5.5 Working backwards, Part I. A 95% confidence interval for a population mean, μ, is given as (18.985, 21.015). This confidence interval is based on a simple random sample of 36 observations. Calculate the sample mean and standard deviation. Assume that all conditions necessary for inference are satisfied. Use the t-distribution in any calculations.

mu<-(21.015+18.986)/2
mu
##  20.0005
marginoferror<-(21.015-18.986)/2
marginoferror
##  1.0145
t.value <- qt(.975, 35)
t.value
##  2.030108
(marginoferror/t.value)*6
##  2.998363

*5.6 Working backwards, Part II. A 90% confidence interval for a population mean is (65, 77). The population distribution is approximately normal and the population standard deviation is unknown. This confidence interval is based on a simple random sample of 25 observations. Calculate the sample mean, the margin of error, and the sample standard deviation.

mu<-(65+77)/2
mu
##  71
n<-25
marginoferror<-(77-65)/2
marginoferror
##  6
t.value <- qt(.95, 24)
t.value
##  1.710882
(marginoferror/t.value)*5
##  17.53481

*5.48 Work hours and education. The General Social Survey collects data on demographics, education, and work, among many other characteristics of US residents. Using ANOVA, we can consider educational attainment levels for all 1,172 respondents at once. Below are the distributions of hours worked by educational attainment and relevant summary statistics that will be helpful in carrying out this analysis.

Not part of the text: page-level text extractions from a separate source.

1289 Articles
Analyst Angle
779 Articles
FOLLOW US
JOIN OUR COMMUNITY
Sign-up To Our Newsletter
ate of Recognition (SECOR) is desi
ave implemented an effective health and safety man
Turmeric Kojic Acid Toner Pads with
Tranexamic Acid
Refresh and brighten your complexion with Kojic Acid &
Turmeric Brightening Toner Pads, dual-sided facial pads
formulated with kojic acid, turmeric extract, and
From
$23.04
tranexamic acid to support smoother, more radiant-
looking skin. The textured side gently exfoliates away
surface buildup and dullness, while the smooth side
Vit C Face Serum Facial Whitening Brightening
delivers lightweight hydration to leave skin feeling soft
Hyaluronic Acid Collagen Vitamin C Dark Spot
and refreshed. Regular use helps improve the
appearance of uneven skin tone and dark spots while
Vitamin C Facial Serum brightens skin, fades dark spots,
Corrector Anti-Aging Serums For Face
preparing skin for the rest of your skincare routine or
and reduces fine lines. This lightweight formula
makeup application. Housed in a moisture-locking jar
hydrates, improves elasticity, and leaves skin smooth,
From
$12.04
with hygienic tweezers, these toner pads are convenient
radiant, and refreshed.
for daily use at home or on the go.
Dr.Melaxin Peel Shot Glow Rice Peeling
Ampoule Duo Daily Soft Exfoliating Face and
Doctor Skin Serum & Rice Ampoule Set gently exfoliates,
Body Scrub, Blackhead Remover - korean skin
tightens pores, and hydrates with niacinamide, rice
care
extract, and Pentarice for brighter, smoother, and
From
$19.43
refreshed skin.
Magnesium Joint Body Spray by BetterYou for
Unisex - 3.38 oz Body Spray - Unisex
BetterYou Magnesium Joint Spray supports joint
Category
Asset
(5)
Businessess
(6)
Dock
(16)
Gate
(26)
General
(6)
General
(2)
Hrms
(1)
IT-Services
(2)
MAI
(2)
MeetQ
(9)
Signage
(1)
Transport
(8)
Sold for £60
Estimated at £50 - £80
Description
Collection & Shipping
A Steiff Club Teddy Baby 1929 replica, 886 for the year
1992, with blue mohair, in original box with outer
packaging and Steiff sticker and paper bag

1. Write hypotheses for evaluating whether the average number of hours worked varies across the five groups.

H0: Average number of hours worked across five groups is the same.

HA: Average number of hours worked across five groups is different for at least 1 group.

1. Check conditions and describe any assumptions you must make to proceed with the test.

We assume independence within groups: that all observations in all education groups are sampled randomly and that the observations we are looking at are less that 10% of the entire population for each education group. We also assume independence between groups, which is reasonalbe since the sample is random. We can set that the sample size is over 30 and we can assume that the distribution is normal.

1. Below is part of the output associated with this test. Fill in the empty cells.
mu <- c(38.67, 39.6, 41.39, 42.55, 40.85)
sd <- c(15.81, 14.97, 18.1, 13.62, 15.51)
n <- c(121, 546, 97, 253, 155)
df <- data.frame(mu,sd,n)

# Df degree
Df <- 5-1
Df
##  4
#Df Residuals
DfResiduals<- 1172 - 5
DfResiduals
##  1167
#DfTotal
DfTotal <- Df + DfResiduals
DfTotal
##  1171

Sum Sq degree:

SSG <- sum(df$n *(df$mu - 40.45)^2 )
SSG
##  2004.101

Sum Sq Total:

SSG + 267382
##  269386.1

Mean Sq Residuals

MSG <- SSG/Df
MSG
##  501.0251
MSE <- 267382/DfResiduals
MSE
##  229.1191

F-Value

FValue<-MSG/MSE
FValue
##  2.186745
1. What is the conclusion of the test?

Answer: Since p-value is equal to 0.0682 - it is greater than 0.05, which means we cannot reject our null hypothesis. We can conclude that average number of hours worked across our groups are the same.